- GOAL OF THE EXERCISE
Say how many lines of the listing below contain "section", giving the number and nothing else.

- THE INPUT
· · · · ·
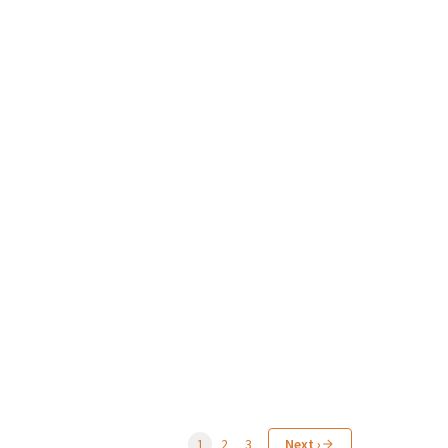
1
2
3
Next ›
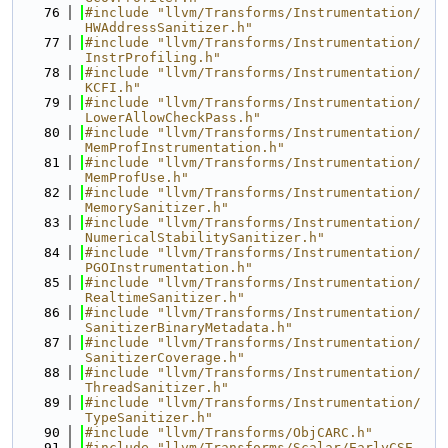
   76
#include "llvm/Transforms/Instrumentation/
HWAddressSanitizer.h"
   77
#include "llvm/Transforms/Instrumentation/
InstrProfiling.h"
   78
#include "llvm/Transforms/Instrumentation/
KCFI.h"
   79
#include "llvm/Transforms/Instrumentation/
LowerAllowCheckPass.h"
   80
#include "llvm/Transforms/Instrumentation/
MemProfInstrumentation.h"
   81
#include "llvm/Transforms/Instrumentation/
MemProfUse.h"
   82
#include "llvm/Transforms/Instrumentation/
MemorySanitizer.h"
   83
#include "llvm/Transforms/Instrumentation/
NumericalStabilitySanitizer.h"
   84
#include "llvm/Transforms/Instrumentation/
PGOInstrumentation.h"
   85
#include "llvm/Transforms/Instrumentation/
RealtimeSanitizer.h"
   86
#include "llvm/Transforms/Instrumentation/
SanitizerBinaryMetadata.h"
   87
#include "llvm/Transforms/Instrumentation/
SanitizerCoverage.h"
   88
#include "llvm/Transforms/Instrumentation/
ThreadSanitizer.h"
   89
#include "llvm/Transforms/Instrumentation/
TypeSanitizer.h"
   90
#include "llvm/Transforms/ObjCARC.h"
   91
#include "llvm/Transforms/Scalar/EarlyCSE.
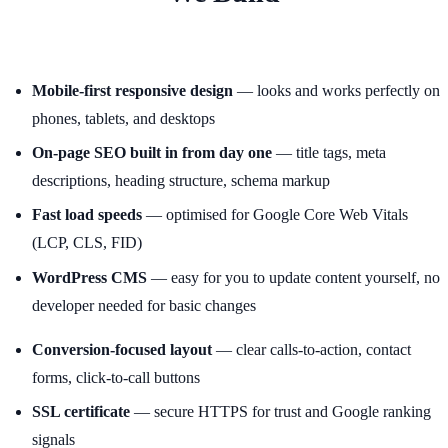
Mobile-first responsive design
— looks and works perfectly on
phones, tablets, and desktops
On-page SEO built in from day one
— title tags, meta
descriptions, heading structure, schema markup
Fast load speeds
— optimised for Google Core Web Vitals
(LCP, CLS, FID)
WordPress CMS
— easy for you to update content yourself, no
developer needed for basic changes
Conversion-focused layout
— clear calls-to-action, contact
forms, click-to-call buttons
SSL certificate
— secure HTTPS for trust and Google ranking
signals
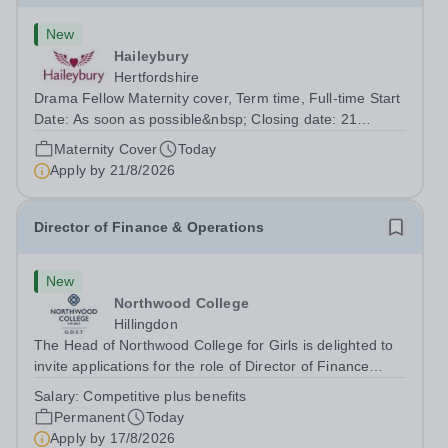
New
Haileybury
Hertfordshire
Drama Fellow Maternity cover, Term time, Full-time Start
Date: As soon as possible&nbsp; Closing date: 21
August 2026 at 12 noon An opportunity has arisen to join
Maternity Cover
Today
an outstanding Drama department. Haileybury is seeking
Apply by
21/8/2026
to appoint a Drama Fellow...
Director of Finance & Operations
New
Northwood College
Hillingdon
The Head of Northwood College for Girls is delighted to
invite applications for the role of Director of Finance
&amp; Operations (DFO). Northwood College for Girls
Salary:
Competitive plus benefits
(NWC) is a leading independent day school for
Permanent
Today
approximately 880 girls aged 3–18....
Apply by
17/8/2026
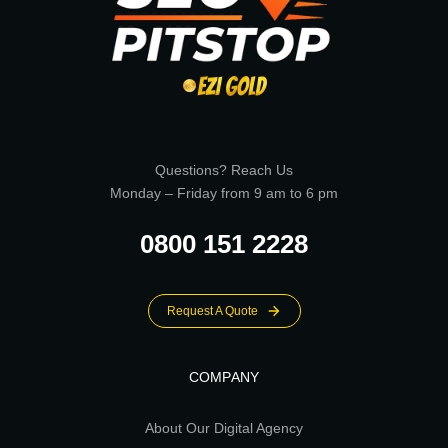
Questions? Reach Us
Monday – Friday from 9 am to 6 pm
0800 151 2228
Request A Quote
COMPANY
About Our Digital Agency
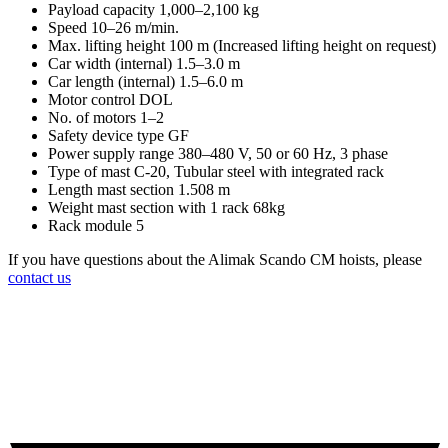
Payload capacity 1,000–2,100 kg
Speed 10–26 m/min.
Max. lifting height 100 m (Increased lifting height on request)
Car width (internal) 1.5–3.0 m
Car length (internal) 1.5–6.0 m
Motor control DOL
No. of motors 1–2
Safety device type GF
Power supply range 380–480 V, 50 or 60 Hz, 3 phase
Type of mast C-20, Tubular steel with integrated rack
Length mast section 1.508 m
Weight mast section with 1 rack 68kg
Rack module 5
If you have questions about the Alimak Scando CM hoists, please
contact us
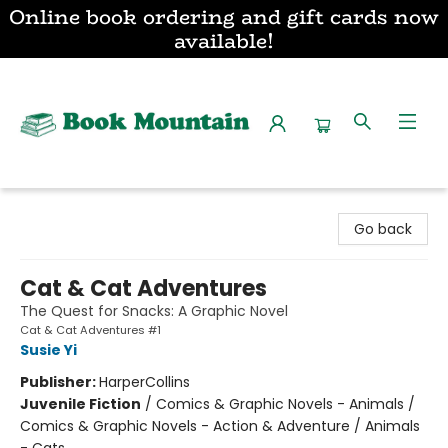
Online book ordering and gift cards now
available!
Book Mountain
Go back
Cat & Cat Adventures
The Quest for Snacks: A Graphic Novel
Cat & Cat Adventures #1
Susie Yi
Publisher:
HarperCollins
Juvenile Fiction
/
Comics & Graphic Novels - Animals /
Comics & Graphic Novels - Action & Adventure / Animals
· · · · ·
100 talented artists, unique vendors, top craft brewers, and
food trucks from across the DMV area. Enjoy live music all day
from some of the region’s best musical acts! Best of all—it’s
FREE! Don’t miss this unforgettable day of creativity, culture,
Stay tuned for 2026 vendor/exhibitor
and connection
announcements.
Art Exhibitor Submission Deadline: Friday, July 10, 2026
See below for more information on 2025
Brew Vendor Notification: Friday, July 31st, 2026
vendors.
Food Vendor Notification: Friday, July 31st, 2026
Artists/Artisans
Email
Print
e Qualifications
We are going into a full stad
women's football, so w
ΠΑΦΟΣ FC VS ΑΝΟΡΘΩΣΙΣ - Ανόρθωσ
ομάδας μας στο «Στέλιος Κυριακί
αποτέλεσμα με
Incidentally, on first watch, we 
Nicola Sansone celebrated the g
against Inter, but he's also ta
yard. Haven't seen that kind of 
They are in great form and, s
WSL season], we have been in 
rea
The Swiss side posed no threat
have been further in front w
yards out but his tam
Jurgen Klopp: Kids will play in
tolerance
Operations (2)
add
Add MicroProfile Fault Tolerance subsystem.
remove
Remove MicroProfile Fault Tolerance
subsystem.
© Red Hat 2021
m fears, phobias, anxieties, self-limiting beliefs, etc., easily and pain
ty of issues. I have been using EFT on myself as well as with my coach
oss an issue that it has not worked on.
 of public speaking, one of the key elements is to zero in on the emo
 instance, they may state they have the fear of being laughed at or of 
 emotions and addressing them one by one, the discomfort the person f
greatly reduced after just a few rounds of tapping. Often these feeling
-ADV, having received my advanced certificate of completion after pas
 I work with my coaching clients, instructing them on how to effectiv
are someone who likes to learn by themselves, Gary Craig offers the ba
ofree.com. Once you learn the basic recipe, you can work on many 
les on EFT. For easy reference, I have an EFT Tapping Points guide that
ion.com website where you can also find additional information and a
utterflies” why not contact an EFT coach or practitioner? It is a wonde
· · · · ·
- RESPONSE TO THE TASK
2